> _Dataset entries_
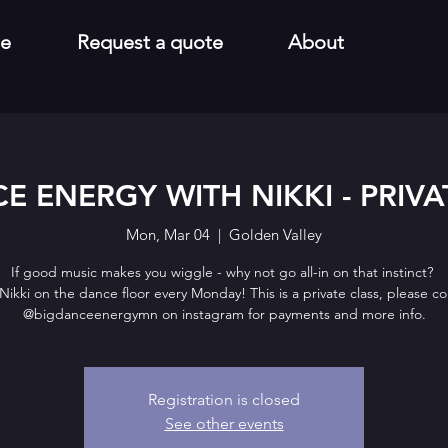
e
Request a quote
About
E ENERGY WITH NIKKI - PRIVA
Mon, Mar 04
  |  
Golden Valley
If good music makes you wiggle - why not go all-in on that instinct?
Nikki on the dance floor every Monday! This is a private class, please c
@bigdanceenergymn on instagram for payments and more info.
Registration is closed
See other events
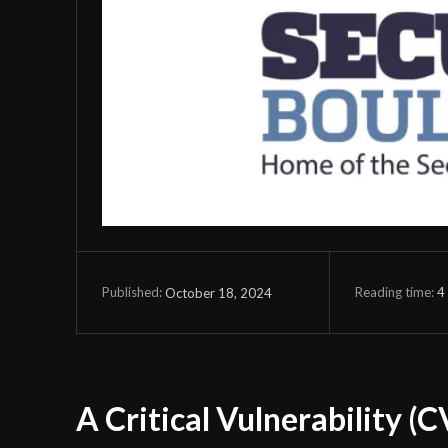
Reading time:
4
October 18, 2024
Published:
A Critical Vulnerability (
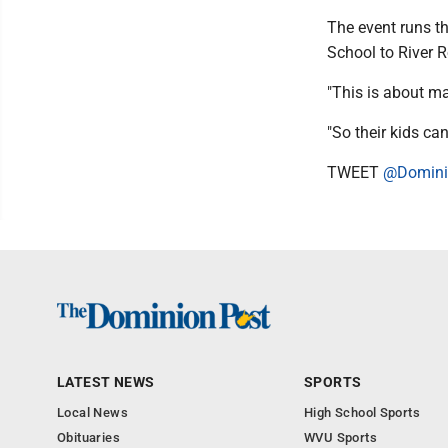
The event runs th
School to River R
"This is about ma
"So their kids ca
TWEET
@Domini
LATEST NEWS
SPORTS
Local News
High School Sports
Obituaries
WVU Sports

> _Action item_
Every line from the first line of the entries above through the line with "A Critical Vulnerability" must be repeated exactly, and pictures must not be.

> _Exercise response_
e
Request a quote
About
E ENERGY WITH NIKKI - PRIVA
Mon, Mar 04
  |  
Golden Valley
If good music makes you wiggle - why not go all-in on that instinct?
Nikki on the dance floor every Monday! This is a private class, please c
@bigdanceenergymn on instagram for payments and more info.
Registration is closed
See other events
Reading time:
4
October 18, 2024
Published:
A Critical Vulnerability (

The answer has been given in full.